Symptoms of Bone Cancer in Cats
Common symptoms of bone cancer include:
- Intermittent lameness in any or all of the limbs that becomes more constant over 1-3 months; acute lameness may be due to a bone fracture
- Hard, obvious swelling over a long bone of a limb
- Loss of appetite and significant weight loss
- Progressively worsening pain
- Generalized weakness
- Respiratory difficulties
Symptoms in sites other than the limbs depend on location. For example, tumors near the jaw may cause difficulty in opening the mouth, excessive nasal discharge if it is in the nasal cavity, neurological effects if it is located in the spine, and urinary difficulties if it is on the urinary bladder or prostate.
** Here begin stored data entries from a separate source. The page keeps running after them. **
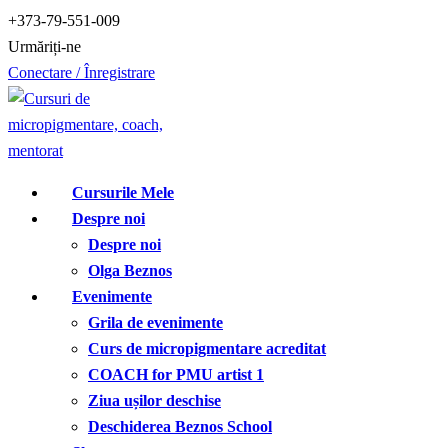
Treci
+373-79-551-009
la
Urmăriți-ne
conținut
Conectare / Înregistrare
Cursurile Mele
Despre noi
Despre noi
Olga Beznos
Evenimente
Grila de evenimente
Curs de micropigmentare acreditat
COACH for PMU artist 1
Ziua ușilor deschise
Deschiderea Beznos School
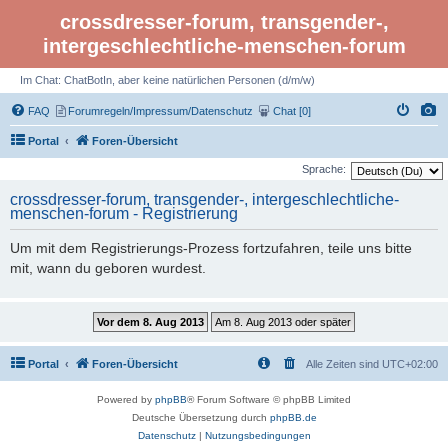
crossdresser-forum, transgender-,
intergeschlechtliche-menschen-forum
Im Chat: ChatBotIn, aber keine natürlichen Personen (d/m/w)
FAQ
Forumregeln/Impressum/Datenschutz
Chat [0]
Portal
Foren-Übersicht
Sprache:
crossdresser-forum, transgender-, intergeschlechtliche-
menschen-forum - Registrierung
Um mit dem Registrierungs-Prozess fortzufahren, teile uns bitte
mit, wann du geboren wurdest.
Portal
Foren-Übersicht
Alle Zeiten sind
UTC+02:00
Powered by
phpBB
® Forum Software © phpBB Limited
Deutsche Übersetzung durch
phpBB.de
Datenschutz
|
Nutzungsbedingungen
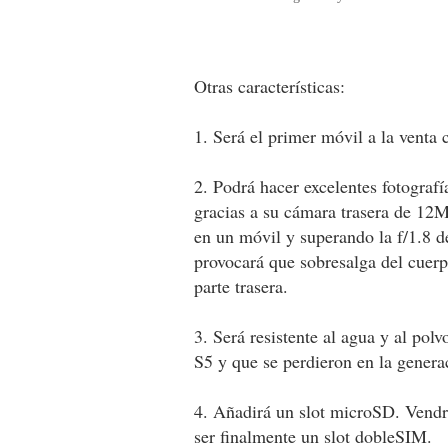
Otras características:
1. Será el primer móvil a la venta
2. Podrá hacer excelentes fotografí
gracias a su cámara trasera de 12M
en un móvil y superando la f/1.8 
provocará que sobresalga del cuerp
parte trasera.
3. Será resistente al agua y al pol
S5 y que se perdieron en la genera
4. Añadirá un slot microSD. Vendr
ser finalmente un slot dobleSIM.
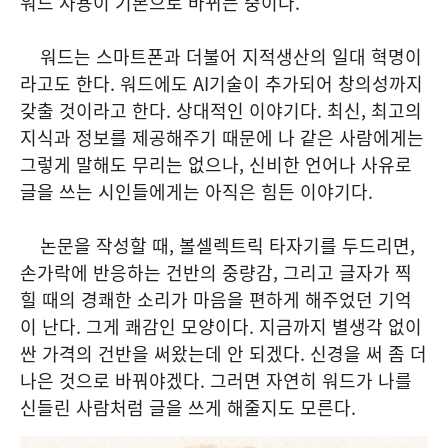
워드 사용이 기본으로 바뀌는 중이다.
워드는 스마트폰과 더불어 지적생산의 일대 혁명이
라고도 한다. 워드에도 AI기술이 추가되어 창의성까지
갖출 것이라고 한다. 상대적인 이야기다. 최신, 최고의
지식과 정보를 제공해주기 때문에 나 같은 사람에게는
그렇게 말해도 무리는 없으나, 신비한 언어나 사유로
글을 쓰는 시인들에게는 아직은 힘든 이야기다.
논문을 작성할 때, 볼셀렉트릭 타자기를 두드리면,
손가락에 반응하는 건반의 중량감, 그리고 글자가 찍
힐 때의 경쾌한 소리가 마음을 편하게 해주었던 기억
이 난다. 그게 쾌감인 모양이다. 지금까지 별생각 없이
싼 가격의 건반을 써왔는데 안 되겠다. 신경을 써 좀 더
나은 것으로 바꿔야겠다. 그러면 자연히 워드가 나를
신들린 사람처럼 글을 쓰게 해줄지도 모른다.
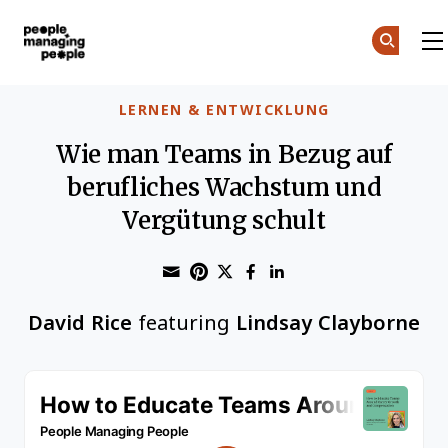
Menschen, die Menschen führen
Skip to main content
LERNEN & ENTWICKLUNG
Wie man Teams in Bezug auf
berufliches Wachstum und
Vergütung schult
Share through Email
Print this page
Share on Pinterest
Share on Twitter
Share on Faceboo
Share on Linke
David Rice
featuring
Lindsay Clayborne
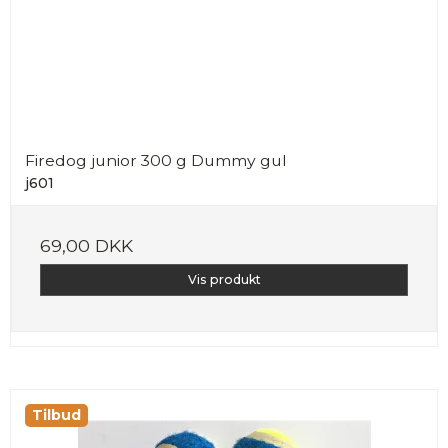
Firedog junior 300 g Dummy gul
j601
69,00 DKK
Vis produkt
Tilbud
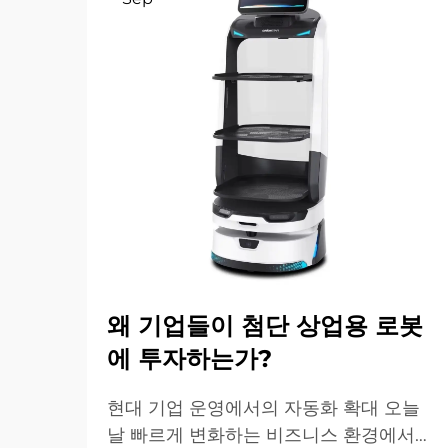
왜 기업들이 첨단 상업용 로봇
에 투자하는가?
현대 기업 운영에서의 자동화 확대 오늘
날 빠르게 변화하는 비즈니스 환경에서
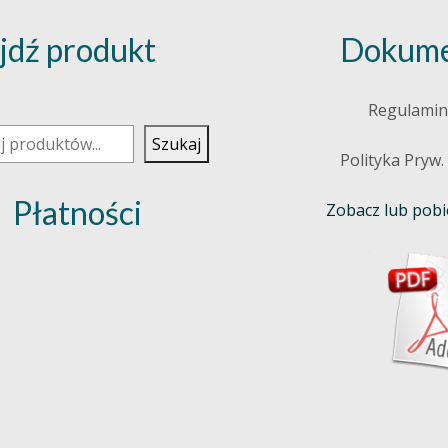
jdź produkt
Dokume
j
Regulamin
Szukaj
Polityka Pryw.
Płatności
Zobacz lub pobie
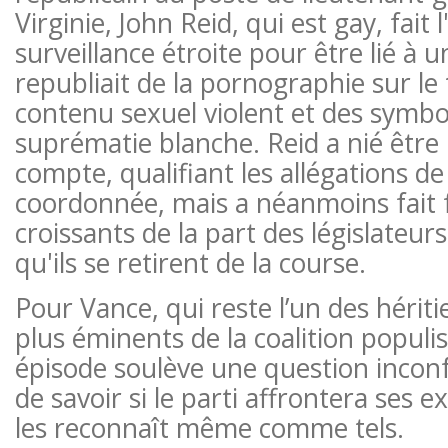
Virginie, John Reid, qui est gay, fait 
surveillance étroite pour être lié à 
republiait de la pornographie sur le
contenu sexuel violent et des symbo
suprématie blanche. Reid a nié être 
compte, qualifiant les allégations d
coordonnée, mais a néanmoins fait 
croissants de la part des législateu
qu'ils se retirent de la course.
Pour Vance, qui reste l’un des héritie
plus éminents de la coalition populi
épisode soulève une question incon
de savoir si le parti affrontera ses ex
les reconnaît même comme tels.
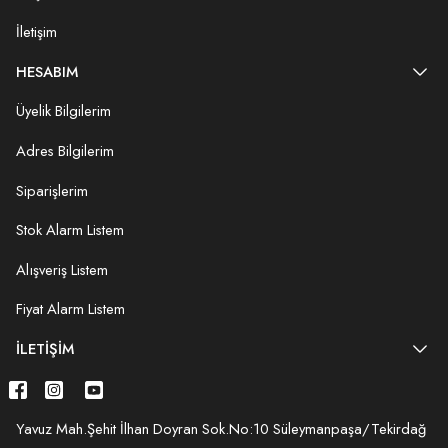
İletişim
HESABIM
Üyelik Bilgilerim
Adres Bilgilerim
Siparişlerim
Stok Alarm Listem
Alışveriş Listem
Fiyat Alarm Listem
İLETIŞIM
Yavuz Mah.Şehit İlhan Doyran Sok.No:10 Süleymanpaşa/Tekirdağ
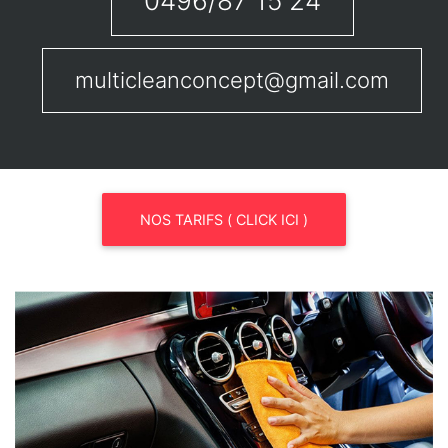
0496/87 15 24
multicleanconcept@gmail.com
NOS TARIFS ( CLICK ICI )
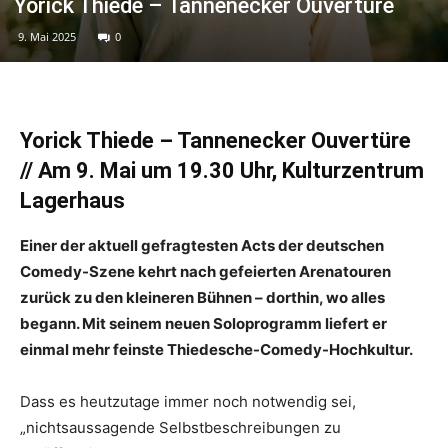
Yorick Thiede – Tannenecker Ouvertüre
9. Mai 2025
0
Yorick Thiede – Tannenecker Ouvertüre
// Am 9. Mai um 19.30 Uhr, Kulturzentrum
Lagerhaus
Einer der aktuell gefragtesten Acts der deutschen
Comedy-Szene kehrt nach gefeierten Arenatouren
zurück zu den kleineren Bühnen – dorthin, wo alles
begann. Mit seinem neuen Soloprogramm liefert er
einmal mehr feinste Thiedesche-Comedy-Hochkultur.
Dass es heutzutage immer noch notwendig sei,
„nichtsaussagende Selbstbeschreibungen zu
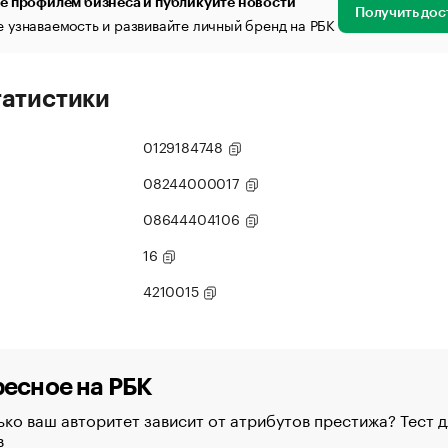
е профилем бизнеса и публикуйте новости
Получить дос
 узнаваемость и развивайте личный бренд на РБК
татистики
0129184748
08244000017
08644404106
16
4210015
есное на РБК
ко ваш авторитет зависит от атрибутов престижа? Тест д
в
The primary bone tumors are osteosarcoma, chondrosarcoma, fibrosarcoma, synovial cell carcinoma. Each type behaves differently depending on the grade of tumor.
- Chondrosarcoma: Less aggressive than osteosarcoma and has a lower tendency to spread.
- Fibrosarcoma: Usually localized and has a low metastasizing rate unless the tumor is of high grade.
- Synovial Cell Carcinoma: Grades 1 and 2 sarcomas are potentially curable. Grade 3 usually results in death within several months.
- Osteosarcoma: This is the most common type in cats and the most aggressive. Potential for cure is favorable through amputation of the affected limb since the metastatic potential in cats is low.
Causes of Bone Cancer in Cats
Most primary bone tumors develop unexpectedly with no known or apparent cause, especially osteosarcoma.
Diagnosis of Bone Cancer in Cats
There are many key diagnostic tests to positively detect if cancer is present.
- Physical and orthopedic exam
- Radiographs (x-rays) of the observed area as well as the pelvis and chest to detect metastasis
- Histopathology (tissue changes)
- Chemistry profile to check organ function
- Blood tests, including a CBC
- CT, PET, and/or MRI scans
- Possibly a whole body bone scan with a radioactive marker placed in the bloodstream
- Ultrasound, especially of the heart
- Urinalysis to determine kidney function
- Tissue biopsy
A physical exam will help to assess general health and anti-inflammatory medicine may be prescribed if your cat has just begun to show signs of lameness. If an anti-inflammatory is unsuccessful, an orthopedic exam will be necessary in order to identify which bone is being affected, if there are any other potential causes of lameness such as ligament rupture or neurologic disease, and to determine if the cat will be able to successfully adapt to life on three legs if amputation is being considered.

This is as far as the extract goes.